Density argument that some large numbers can’t be the sum of two squares

analysisanalytic-number-theorynumber theory

I have encountered a question stating that density arguments can sometimes be employed to prove certain problems have no solutions. It then asks me to use a density argument to prove that there are not enough perfect squares to write any large number as a sum of two squares.

Now I (as far as I am aware) have not had to work with density arguments before. A search on here showed that we can start by proving something in a dense subset, but since I am working with the natural numbers this doesn't seem to be a possibility.

From intuition we know that as we go through the natural numbers the squares get more and more spaced out, and so up to some number n, the proportion of numbers less than or equal to n that are squares decreases.
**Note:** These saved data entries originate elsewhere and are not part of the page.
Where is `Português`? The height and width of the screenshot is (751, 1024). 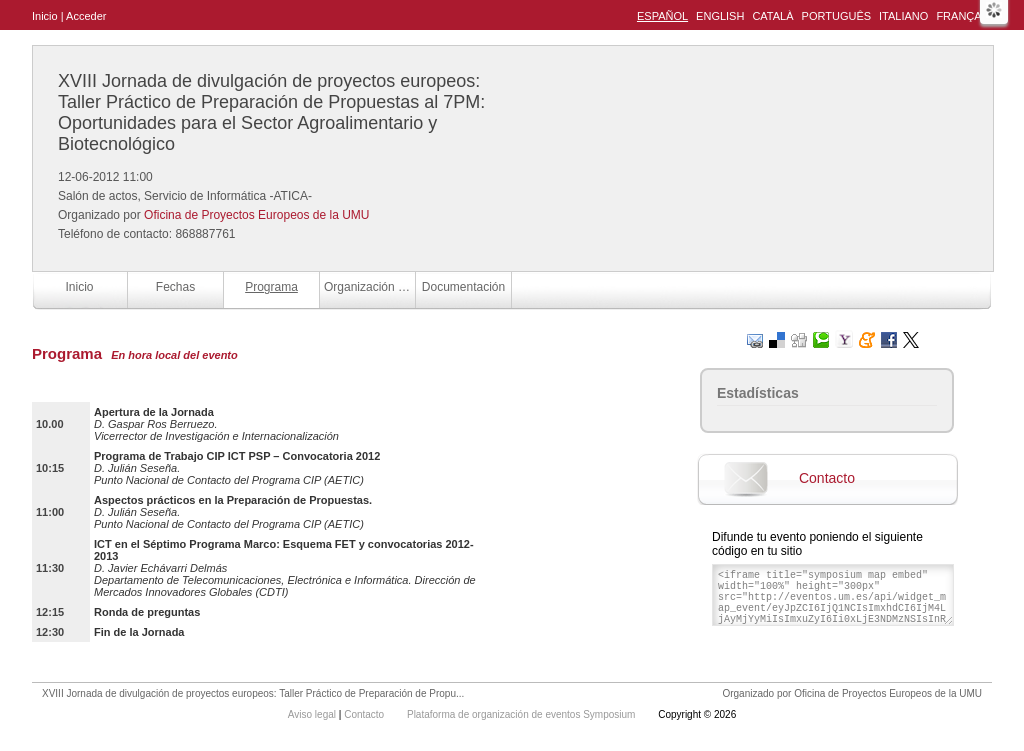 Português is located at coordinates (836, 16).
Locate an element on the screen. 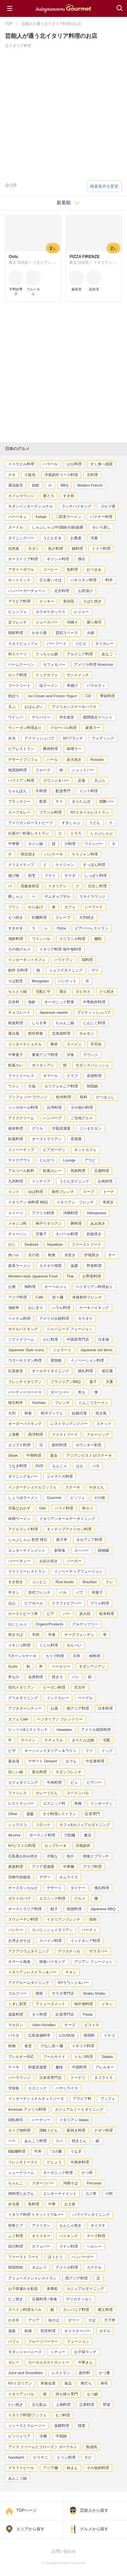 The width and height of the screenshot is (127, 2576). 羊肉 is located at coordinates (35, 1635).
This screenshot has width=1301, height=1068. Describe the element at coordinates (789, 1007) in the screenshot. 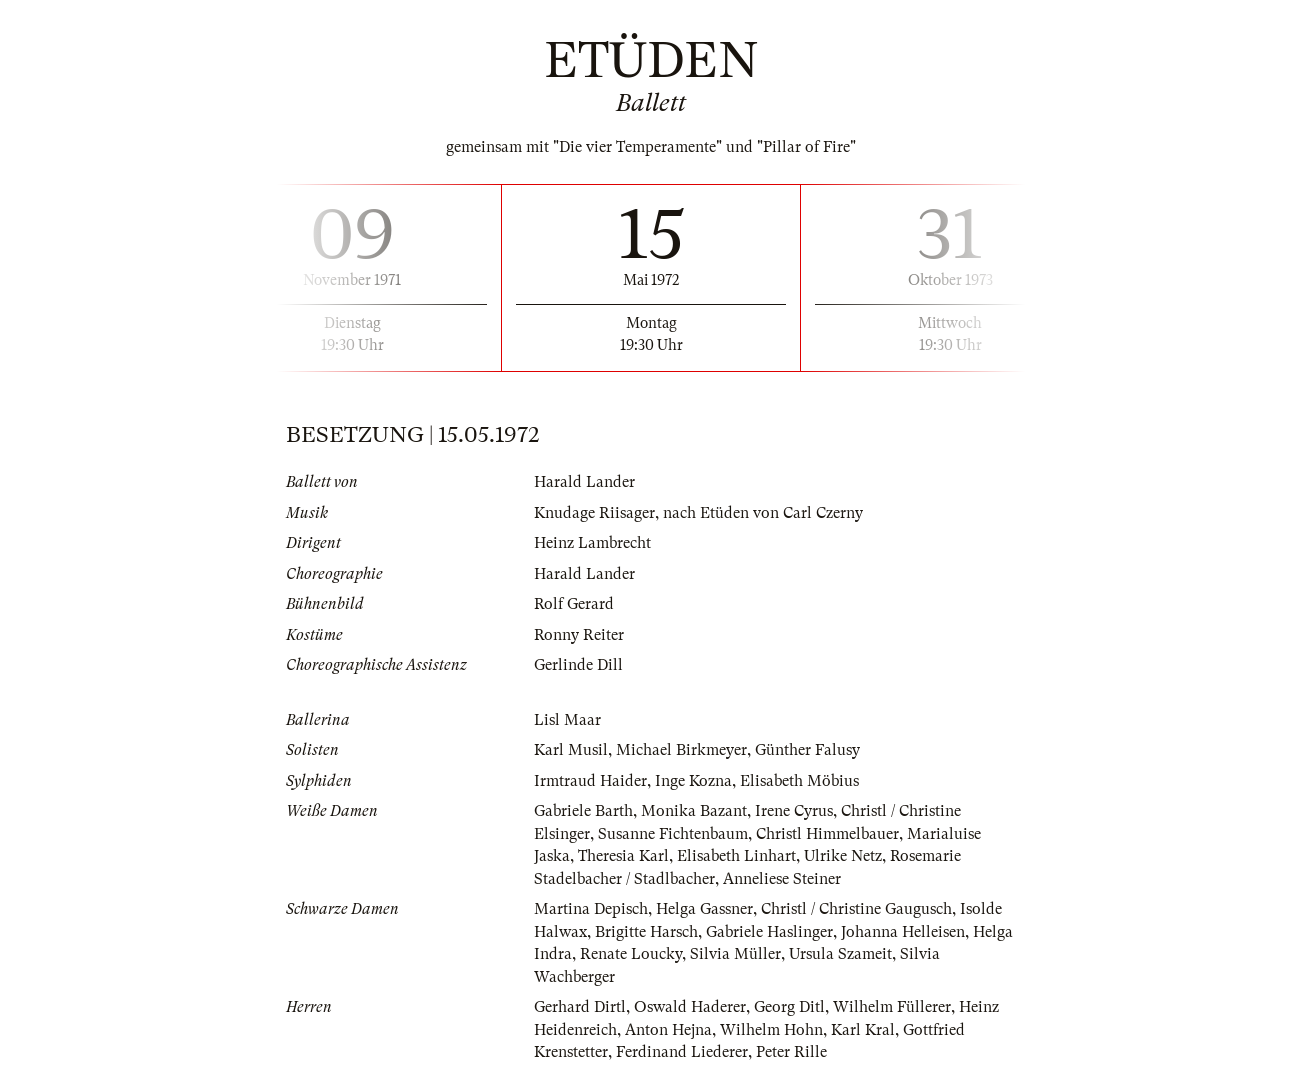 I see `Georg Ditl` at that location.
Am I supposed to try and use something like this?

Any suggestion about where to start, what to try, or even a full explanation would be very helpful.

Best Answer

The argument could go roughly as follows:

There are $n^2$ integers between $1$ and $n^2$. For any number in that interval to be the sum of two squares, each square must be one of the $n+1$ sqares $0^2, 1^2, 2^2,\ldots n^2.$

But selecting $2$ of those $n+1$ numbers with possible repetition but not counting order (addition is commutative) yields

$${n+1 \choose 2}+(n+1) = \frac{(n+1)(n+2)}2$$

possible choices, which is less than $n^2$ for big $n$, it's even just "a bit" more than half of $n^2$.

So even if you add all the squares you have, you do not get enough sums that they could be all numbers from $1$ to $n^2$, just a bit more than half of that. That proves that some of those $n^2$ numbers cannot be the sum of $2$ squares.

Since the deficit (numbers that can't be sums of 2 squares) is $n^2-\frac{(n+1)(n+2)}2=\frac12n^2-\frac32n -1$ and thus increasing with $n$, it can't be that only small numbers are not of this form.

Density arguments are often "coarse", they do not often lead to the best possible bounds (in this case every non-negative integer can be the sum of 4 squares, but some are not the sum of 3 squares). But they can be effective to get some kind of result without going deep into intricacies of a problem.